The global vaccine roll-out has had a positive impact on economies. To date, Europe has lagged behind, but with increased production and distribution set to accelerate, the likelihood is that coverage rates will exceed the European Commission’s target of having 70% of EU citizens inoculated by the end of September 2021. This in turn will allow for the continued reopening of economies, which will be of particular benefit to the services sector. In addition, as a consequence of lockdowns and the inability to visit shops or travel, savings rates in Europe have increased dramatically, almost doubling from more typical levels. We expect these excess savings to be spent, with potential for larger marginal gains in peripheral Europe given their higher reliance on tourism.
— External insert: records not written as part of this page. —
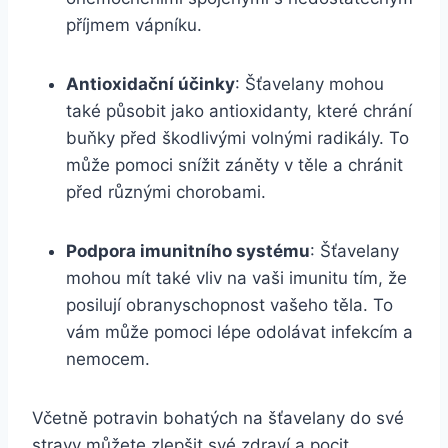
příjmem vápníku.
Antioxidační účinky
: Šťavelany mohou
také působit jako antioxidanty, které chrání
buňky před škodlivými volnými radikály. To
může pomoci snížit záněty v těle a chránit
před různými chorobami.
Podpora imunitního systému
: Šťavelany
mohou mít také vliv na vaši imunitu tím, že
posilují obranyschopnost vašeho těla. To
vám může pomoci lépe odolávat infekcím a
nemocem.
Včetně potravin bohatých na šťavelany do své
stravy můžete zlepšit své zdraví a pocit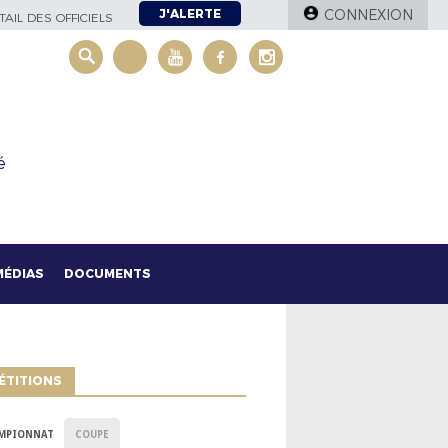
J'ALERTE
CONNEXION
AIL DES OFFICIELS
é
MÉDIAS
DOCUMENTS
ÉTITIONS
MPIONNAT
COUPE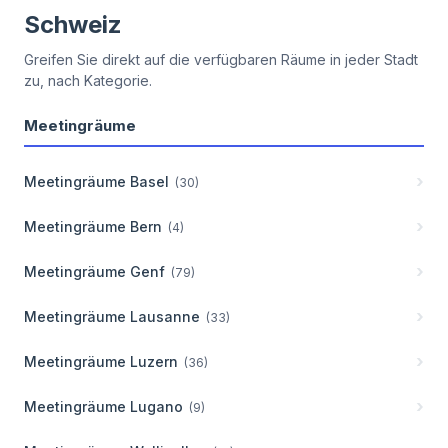
Schweiz
Greifen Sie direkt auf die verfügbaren Räume in jeder Stadt
zu, nach Kategorie.
Meetingräume
Meetingräume
Basel
(
30
)
Meetingräume
Bern
(
4
)
Meetingräume
Genf
(
79
)
Meetingräume
Lausanne
(
33
)
Meetingräume
Luzern
(
36
)
Meetingräume
Lugano
(
9
)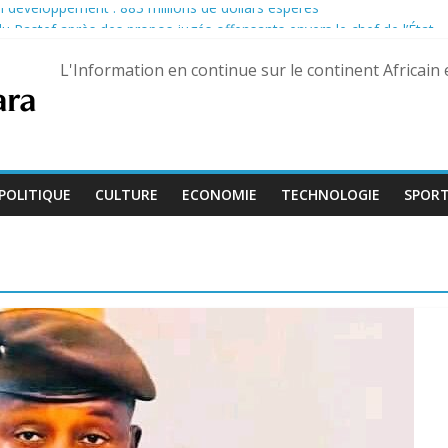
son développement : 883 millions de dollars espérés
u Pastef après des propos jugés offensants envers le chef de l’État
nairas pour les militaires, une hausse historique jusqu’à 80 %
L'Information en continue sur le continent Africain
eptembre, Bienvenu Lamah promu général de brigade
e 13 août dans trois États différents
POLITIQUE
CULTURE
ECONOMIE
TECHNOLOGIE
SPOR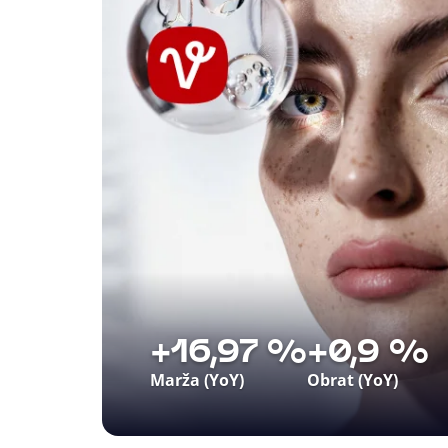
+16,97 %
+0,9 %
Marža (YoY)
Obrat (YoY)
Pre Vašu Lekáreň sme vytvorili dátovo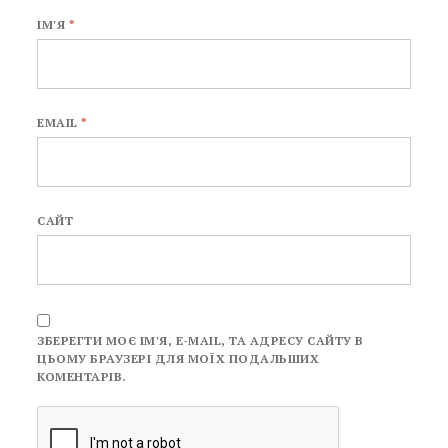
ІМ'Я
*
EMAIL
*
САЙТ
ЗБЕРЕГТИ МОЄ ІМ'Я, E-MAIL, ТА АДРЕСУ САЙТУ В
ЦЬОМУ БРАУЗЕРІ ДЛЯ МОЇХ ПОДАЛЬШИХ
КОМЕНТАРІВ.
At a more macro level, Europe too should benefit given its large open economy and the fact that its two largest trading partners, the US and China, are further along the growth path.
Despite the positive consumption backdrop, we expect monetary and fiscal stimulus measures to be maintained.
The ECB will keep financial conditions loose by maintaining its quantitative easing programme, and the bank is not expected to increase the deposit rate for a number of years, i.e. much more slowly than the Federal Reserve. On the fiscal front, by the end of this year, we should see the first disbursements of the EU Recovery Fund; this is a pan-European solution that offers sizeable grants and loans to countries most badly affected by COVID-19. This should help boost investment and thus further strengthen GDP. Although these measures and others, such as supply chain disruptions and base effects, may lead to an uptick in core inflation, we expect this to be temporary given the structural headwinds within Europe, which include the persistently high level of labour market slack. As such, policymakers can bide their time and not rush into tightening financial conditions early, a mistake the ECB has made in the past and not one that it is looking to repeat.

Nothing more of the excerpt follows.